Soudain, la porte du temple s'ouvrit à la volée et un homme d'aspect effrayant, grossièrement vêtu, fit irruption dans la salle de prières. Il mit sur la gorge du moine une longue épée effilée :
- Moine ! hurla-t-il, donne-moi l'argent des offrandes ou je te coupe la tête !
Le moine, installé en prière, le dos droit, les genoux repliés, garda la position et pas un muscle de son visage ne tressaillit :
- Prend l'argent qui est dans le vase des offrandes, dit-il, ne me dérange pas dans mes prières.
Et il reprit la récitation des sutras.
Le voleur se dirigea vers l'endroit indiqué et commença à remplir ses poches. Dans sa hâte, il faisait tinter les pièces et parfois un juron lui échappait quand l'une d'elles roulait sur le sol.
Au bout d'un moment, sans tourner la tête, le moine dit :
- Ne prends pas tout l'argent, je dois payer demain matin l'impôt du temple.

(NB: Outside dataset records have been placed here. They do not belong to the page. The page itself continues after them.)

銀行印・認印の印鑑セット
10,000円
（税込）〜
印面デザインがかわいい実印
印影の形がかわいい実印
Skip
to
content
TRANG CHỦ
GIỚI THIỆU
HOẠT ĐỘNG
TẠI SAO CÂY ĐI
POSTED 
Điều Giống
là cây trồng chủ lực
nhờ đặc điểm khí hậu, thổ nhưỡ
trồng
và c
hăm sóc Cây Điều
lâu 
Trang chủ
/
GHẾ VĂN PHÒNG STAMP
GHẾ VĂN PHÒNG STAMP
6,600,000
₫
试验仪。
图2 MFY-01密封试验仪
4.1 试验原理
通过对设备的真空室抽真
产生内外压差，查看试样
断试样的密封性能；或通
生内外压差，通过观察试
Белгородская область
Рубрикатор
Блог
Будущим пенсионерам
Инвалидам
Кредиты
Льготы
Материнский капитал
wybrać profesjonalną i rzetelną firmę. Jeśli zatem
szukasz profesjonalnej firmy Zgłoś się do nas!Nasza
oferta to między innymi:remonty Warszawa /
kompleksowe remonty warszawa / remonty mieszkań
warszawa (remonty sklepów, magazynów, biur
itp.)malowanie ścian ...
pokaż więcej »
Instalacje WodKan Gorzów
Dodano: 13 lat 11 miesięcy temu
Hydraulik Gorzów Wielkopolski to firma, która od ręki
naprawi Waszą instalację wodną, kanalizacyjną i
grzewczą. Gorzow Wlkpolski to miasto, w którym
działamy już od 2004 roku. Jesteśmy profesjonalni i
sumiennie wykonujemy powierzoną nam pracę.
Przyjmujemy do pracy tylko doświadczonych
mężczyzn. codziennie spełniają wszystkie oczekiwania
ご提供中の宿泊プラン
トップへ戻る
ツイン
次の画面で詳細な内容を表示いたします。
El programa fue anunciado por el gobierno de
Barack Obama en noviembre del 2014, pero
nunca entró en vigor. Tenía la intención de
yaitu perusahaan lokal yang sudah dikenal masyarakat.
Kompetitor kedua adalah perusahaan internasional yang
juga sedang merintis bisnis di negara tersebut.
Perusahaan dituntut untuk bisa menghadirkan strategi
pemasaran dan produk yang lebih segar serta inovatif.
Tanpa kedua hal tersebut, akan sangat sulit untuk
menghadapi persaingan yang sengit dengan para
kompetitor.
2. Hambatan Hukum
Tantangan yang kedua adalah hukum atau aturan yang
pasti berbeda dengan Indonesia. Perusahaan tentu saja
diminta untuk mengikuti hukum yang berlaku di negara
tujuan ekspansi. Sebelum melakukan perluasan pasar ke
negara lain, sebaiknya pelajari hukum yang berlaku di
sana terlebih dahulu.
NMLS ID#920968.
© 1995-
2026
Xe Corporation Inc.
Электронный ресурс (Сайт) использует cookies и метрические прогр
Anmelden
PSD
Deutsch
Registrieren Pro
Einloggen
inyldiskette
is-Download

Le voleur, impressionné par la fermeté de la voix et le sang-froid imperturbable du moine, laissa en maugréant un peu d'argent au fond du vase des offrandes.
Il s'en allait avec son butin lorsque le moine dit encore :
- Quand on reçoit un présent, on doit remercier, fais-le !
Le voleur, subjugué, marmonna un vague merci et disparut.
Un an plus tard, le voleur fut arrêté. Il avoua, entre autres méfaits, le vol commit au temple, crime puni de mort.
Confronté au moine, il l'entendit avec stupeur déclarer :
- Je déclare que cet homme n'a pas profané le temple, je lui ai donné une grande partie de l'argent des offrandes et il m'a remercié, tout est en ordre.
Le voleur fut condamné à cinq ans de prison seulement.
Quand il fut libre, il vint trouver le moine dans le temple perdu dans la forêt, et devint son disciple.
Au long des années, les visiteurs et les pèlerins admiraient sa profonde piété.